Markets decline modestly on the day, but the headlines told more about what is on investors minds. Below are ten items of interest based on today’s activity, news and speculation. Watch how each unfolds and what opportunities are presented as a result going forward.
- Euro shows largest one-day loss against the dollar in two months (Market Watch). FXE hit $109.60 or off 1.4% for the day. Why the shift in sentiment? The ECB is increasing the purchase of public and private debt in May and June. The increase will be offset by lower purchases in the summer when supply is lower. I am not sure what the major concern about this issue was, but we will watch for this to flatten out if that is the only reason for the weakness in the euro. In return that could reverse some of the damage done today in commodities.
- The yen declined 0.6% and could test the March lows at the current rate of decent. YCS jumped nicely on the move lower. This has remained a weaker currency of late. EWJ continues to consolidate near the current highs.
- The stock market top is likely near as investors fail to hedge (Market Watch). The opinion is focused on over exposure to equities without any attention to the downside risk. Historically when investors fail to believe that a hedge offers protection to portfolio risk it has signaled the highs for the indexes. This is only one of many articles focused on the treat of a market correction near term. I am not opposed to the validity of the argument, just the fact that when so many are negative it acts as a near term contrarian indicator. We still have to be patient and let this play out accordingly. Stops are one way to hedge your downside risk and if you are not using other methods… please at least use this one. Remember a watched pot never boils.

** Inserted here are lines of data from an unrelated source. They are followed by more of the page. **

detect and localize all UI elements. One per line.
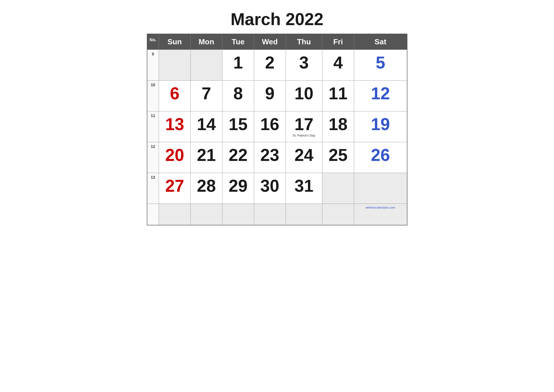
week-row: 106789101112 bbox=[147, 81, 407, 111]
week-number-empty bbox=[147, 204, 159, 225]
day-number: 11 bbox=[324, 85, 352, 102]
day-cell: 20 bbox=[159, 142, 191, 173]
day-cell: 21 bbox=[190, 142, 222, 173]
extra-row: wheniscalendars.com bbox=[147, 204, 407, 225]
day-cell: 14 bbox=[190, 111, 222, 142]
day-cell bbox=[190, 50, 222, 81]
day-number: 25 bbox=[324, 147, 352, 163]
day-number: 13 bbox=[161, 116, 188, 133]
calendar-title: March 2022 bbox=[147, 9, 407, 29]
week-row: 111314151617St. Patrick's Day1819 bbox=[147, 111, 407, 142]
day-number: 2 bbox=[256, 54, 284, 71]
week-number: 11 bbox=[147, 111, 159, 142]
week-number: 13 bbox=[147, 173, 159, 204]
day-number: 5 bbox=[356, 54, 405, 71]
day-cell: 16 bbox=[254, 111, 286, 142]
day-cell: 27 bbox=[159, 173, 191, 204]
day-number: 9 bbox=[256, 85, 284, 102]
extra-empty-cell bbox=[222, 204, 254, 225]
week-row: 1220212223242526 bbox=[147, 142, 407, 173]
header-mon: Mon bbox=[190, 34, 222, 50]
day-number: 16 bbox=[256, 116, 284, 133]
day-cell: 17St. Patrick's Day bbox=[286, 111, 322, 142]
day-number: 8 bbox=[224, 85, 252, 102]
day-cell bbox=[354, 173, 407, 204]
day-cell: 5 bbox=[354, 50, 407, 81]
watermark-cell: wheniscalendars.com bbox=[354, 204, 407, 225]
header-wed: Wed bbox=[254, 34, 286, 50]
day-number: 3 bbox=[288, 54, 320, 71]
week-row: 912345 bbox=[147, 50, 407, 81]
extra-empty-cell bbox=[159, 204, 191, 225]
day-cell: 4 bbox=[322, 50, 354, 81]
day-cell: 2 bbox=[254, 50, 286, 81]
day-number: 29 bbox=[224, 177, 252, 194]
day-number: 26 bbox=[356, 147, 405, 163]
week-row: 132728293031 bbox=[147, 173, 407, 204]
day-cell: 6 bbox=[159, 81, 191, 111]
header-fri: Fri bbox=[322, 34, 354, 50]
day-cell: 24 bbox=[286, 142, 322, 173]
day-number: 23 bbox=[256, 147, 284, 163]
day-number: 30 bbox=[256, 177, 284, 194]
day-number: 21 bbox=[193, 147, 220, 163]
day-cell: 25 bbox=[322, 142, 354, 173]
day-cell: 13 bbox=[159, 111, 191, 142]
day-number: 27 bbox=[161, 177, 188, 194]
watermark: wheniscalendars.com bbox=[364, 205, 397, 210]
day-number: 1 bbox=[224, 54, 252, 71]
day-cell: 31 bbox=[286, 173, 322, 204]
day-cell: 26 bbox=[354, 142, 407, 173]
day-number: 14 bbox=[193, 116, 220, 133]
week-number: 12 bbox=[147, 142, 159, 173]
day-cell: 10 bbox=[286, 81, 322, 111]
holiday-label: St. Patrick's Day bbox=[288, 134, 320, 137]
day-cell: 12 bbox=[354, 81, 407, 111]
day-cell: 7 bbox=[190, 81, 222, 111]
day-cell: 28 bbox=[190, 173, 222, 204]
day-number: 10 bbox=[288, 85, 320, 102]
day-cell: 30 bbox=[254, 173, 286, 204]
day-cell: 23 bbox=[254, 142, 286, 173]
extra-empty-cell bbox=[254, 204, 286, 225]
day-number: 18 bbox=[324, 116, 352, 133]
day-cell: 22 bbox=[222, 142, 254, 173]
day-number: 20 bbox=[161, 147, 188, 163]
day-number: 12 bbox=[356, 85, 405, 102]
header-row: No. Sun Mon Tue Wed Thu Fri Sat bbox=[147, 34, 407, 50]
day-cell: 15 bbox=[222, 111, 254, 142]
day-number: 31 bbox=[288, 177, 320, 194]
day-number: 6 bbox=[161, 85, 188, 102]
calendar-table: No. Sun Mon Tue Wed Thu Fri Sat 91234510… bbox=[147, 34, 407, 225]
day-cell: 1 bbox=[222, 50, 254, 81]
day-cell: 29 bbox=[222, 173, 254, 204]
day-number: 7 bbox=[193, 85, 220, 102]
day-cell: 11 bbox=[322, 81, 354, 111]
day-number: 24 bbox=[288, 147, 320, 163]
week-number: 10 bbox=[147, 81, 159, 111]
calendar-container: March 2022 No. Sun Mon Tue Wed Thu Fri S… bbox=[147, 9, 407, 225]
extra-empty-cell bbox=[286, 204, 322, 225]
header-sat: Sat bbox=[354, 34, 407, 50]
day-cell bbox=[322, 173, 354, 204]
day-cell: 3 bbox=[286, 50, 322, 81]
header-thu: Thu bbox=[286, 34, 322, 50]
header-sun: Sun bbox=[159, 34, 191, 50]
day-cell: 9 bbox=[254, 81, 286, 111]
day-cell: 18 bbox=[322, 111, 354, 142]
week-number: 9 bbox=[147, 50, 159, 81]
day-cell: 8 bbox=[222, 81, 254, 111]
day-cell bbox=[159, 50, 191, 81]
day-number: 19 bbox=[356, 116, 405, 133]
day-number: 4 bbox=[324, 54, 352, 71]
day-number: 15 bbox=[224, 116, 252, 133]
extra-empty-cell bbox=[190, 204, 222, 225]
extra-empty-cell bbox=[322, 204, 354, 225]
no-header: No. bbox=[147, 34, 159, 50]
day-cell: 19 bbox=[354, 111, 407, 142]
day-number: 22 bbox=[224, 147, 252, 163]
day-number: 17 bbox=[288, 116, 320, 133]
header-tue: Tue bbox=[222, 34, 254, 50]
day-number: 28 bbox=[193, 177, 220, 194]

- Housing starts jump 20%! Wow that must mean the economy is booming. 1.03 million versus 926K expected. Plenty of arguments about this being revised lower, etc. But, the number as it stands shows a positive move for the housing sector. ITB gained nicely on the news, but failed to hold onto the move closing up 0.6%. KB and MAS were the leaders in the sector for the day.
- Retail is hit and miss… Dick’s Sporting Goods lowers outlook and the stock fell 5.2% today and confirmed the downtrend off the April high. Wal-Mart felt the pinch of higher wages and missed earnings falling 4.3% on the day as well. The stronger dollar had some impact as well WMT earnings. TJX posted better earnings and the stock was up 2.8%… it is all in the numbers, or should I say bottom line. This is a stock picking sector currently.
- Gold was down 1.7%… see number one above… the dollar was stronger on the day and that has kept the price of gold lower. As seen the last couple of weeks as the dollar weakened gold prices, along with other commodities, moved higher. This will get interesting to see how the dollar plays out near term.
- Oil prices down 3.6% and the lowest closed in more than a month. The dollar again gets some of the blame, but the supply has not receded as expected. The $57.26 mark puts the price back in the previous range before breaking above the $58 mark. $54 is the key support to watch near term for the commodity.
- Natural gas (UNG) opened above resistance at $15.14 early, but failed to hold the move closing back at the $14.60 support level. The uptrend has been in play the last three weeks and now we see what impact the dollar and sentiment has going forward.
- China (FXI) was up 1.3% and continues in the consolidation pattern. Move above $51 gets interesting in the short term. The money flow in the country is good, but the sentiment or belief in the upside is questioning the reality of the economic picture for China longer term.
- Financials (XLF) was the winner on the day as the upside continues. Move above $24.80 clears the trading range and $25.13 is the previous high. Regional banks (KRE) are the leaders as they stand to benefit from higher interest rates or at least that is the current belief. The sector is giving the leadership we were looking for if the upside is going to gain traction for the broader indexes.
The challenge remains for the broad markets as it relates to news, speculation and just flat economic data. The headlines sell ads and that is important for the media companies bottom lines, but we have to focus on what we know, what we believe is true, and the trend of the markets. For now the trend remains on the upside and thus we focus on what opportunities are working and keep our stops in place to know where to exit when they no longer perform. One day at a time is all we can do with a bias on discipline.